Every gaze was wary and hard, but Will Anderson saw no killer’s
eyes among them. He intuited they were not jayhawkers but a posse
of local lawmen and ranchers with a rustling grievance.

“You be Will Anderson?” The man to speak sat his horse directly
before the porch steps. He was lean and gray but not much weathered and wore a closely trimmed mustache.
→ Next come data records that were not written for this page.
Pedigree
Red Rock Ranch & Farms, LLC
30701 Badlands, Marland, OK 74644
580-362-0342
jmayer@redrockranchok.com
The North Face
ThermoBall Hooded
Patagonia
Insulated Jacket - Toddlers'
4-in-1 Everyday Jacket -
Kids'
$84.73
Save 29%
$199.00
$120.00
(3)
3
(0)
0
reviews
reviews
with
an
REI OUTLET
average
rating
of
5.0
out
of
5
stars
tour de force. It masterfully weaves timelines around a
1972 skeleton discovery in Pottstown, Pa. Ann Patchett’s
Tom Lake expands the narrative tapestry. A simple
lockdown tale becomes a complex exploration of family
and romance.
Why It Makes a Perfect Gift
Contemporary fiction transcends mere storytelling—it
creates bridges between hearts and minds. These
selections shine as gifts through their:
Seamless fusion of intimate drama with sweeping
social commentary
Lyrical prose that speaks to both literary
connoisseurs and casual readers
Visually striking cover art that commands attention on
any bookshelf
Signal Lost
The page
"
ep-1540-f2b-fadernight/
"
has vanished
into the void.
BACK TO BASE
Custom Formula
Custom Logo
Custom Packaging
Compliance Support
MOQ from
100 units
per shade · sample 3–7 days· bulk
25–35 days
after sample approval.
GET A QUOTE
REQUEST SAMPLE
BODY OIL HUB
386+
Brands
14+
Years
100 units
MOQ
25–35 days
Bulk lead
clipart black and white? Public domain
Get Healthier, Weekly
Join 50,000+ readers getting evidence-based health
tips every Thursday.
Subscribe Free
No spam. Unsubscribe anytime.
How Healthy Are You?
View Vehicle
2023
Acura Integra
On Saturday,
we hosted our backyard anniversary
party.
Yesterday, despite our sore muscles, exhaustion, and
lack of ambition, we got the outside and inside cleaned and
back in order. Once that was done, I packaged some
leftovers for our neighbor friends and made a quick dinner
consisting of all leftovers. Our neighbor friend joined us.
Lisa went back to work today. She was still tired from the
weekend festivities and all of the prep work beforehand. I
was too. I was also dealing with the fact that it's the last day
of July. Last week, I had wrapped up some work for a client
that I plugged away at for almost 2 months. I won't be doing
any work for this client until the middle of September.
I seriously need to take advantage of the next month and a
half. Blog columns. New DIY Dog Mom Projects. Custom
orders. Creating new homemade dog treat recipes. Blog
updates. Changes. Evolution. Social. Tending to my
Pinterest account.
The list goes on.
“Who’s asking?” The man slipped the barest bit out of focus and
Will forced his face to convey alertness, the better to conceal the
whiskey haze in his head.

“John Segur. I own a place south of here, down near Americus.
Rustlers tried to cut out some of my horses last night and my men
chased after them. Two of my boys got their horses killed. One of
them is laying paralyzed in the legs from the fall he took. Bobby
here”—he pointed to a young man with an arm splinted and in a
sling—“got a look at two of the thieves. One he don’t know but one
he does. If you be Will Anderson, the one he knows is your son, the
one they call Jim.”

Segur paused as if he would hear Will Anderson’s protest but
Will held silent. He kept his eyes on Segur and his only thought of
the moment was that if this man told him either of his sons was dead
he would blast him to hell in two halves and damn what came next.
Now the men who had gone to the barn rejoined the party and one
shook his head at Segur.

“I guess your boys ain’t home,” Segur said. He fixed a narrow
look on the dark open doorway for a moment, then said, “Can you
say where they might be?”

Will Anderson slowly shook his head. He felt the porch sway
slightly with the gesture.

Whiskey and blood

 

“Texas!” Josephine said. “They been in Texas for weeks and
weeks so it wasn’t them.”

 

John Segur turned to her. She spat and fixed him with a cold
stare. His aspect stiffened.

 

“I don’t care a damn what reason a man might have for thinking
he can steal from me,” he said. He glanced at Mary and she felt herself flush with angry humiliation. His horse tossed its head to shake
off a deerfly and he reined it still and patted its neck. “Artie Baker
told me he suspicioned your boys were horse thieves and it appears
he was right. If they’re still around, you tell them I been to the law
and there’s warrants for them. If they got any sense at all they’ll clear
out and truly go to Texas or back to goddam Missouri where they
come from. That’s all the warning I’ll ever give them.”

 

He reined about and hupped his mount forward and his men followed after in a clattering lift of dust. Then they were into the woods
and gone.

 

Josephine stalked the porch and muttered curses and felt the
Walker’s weight in her hand like a mean dog straining at its leash.
Mary held Jenny to her. Will Anderson stared into the yellow dusthaze lingering at the edge of the woods. The hoofbeats of the parting
horses had faintly quivered the planking under his bootsoles, but
even after the riders were gone he felt the trembling yet.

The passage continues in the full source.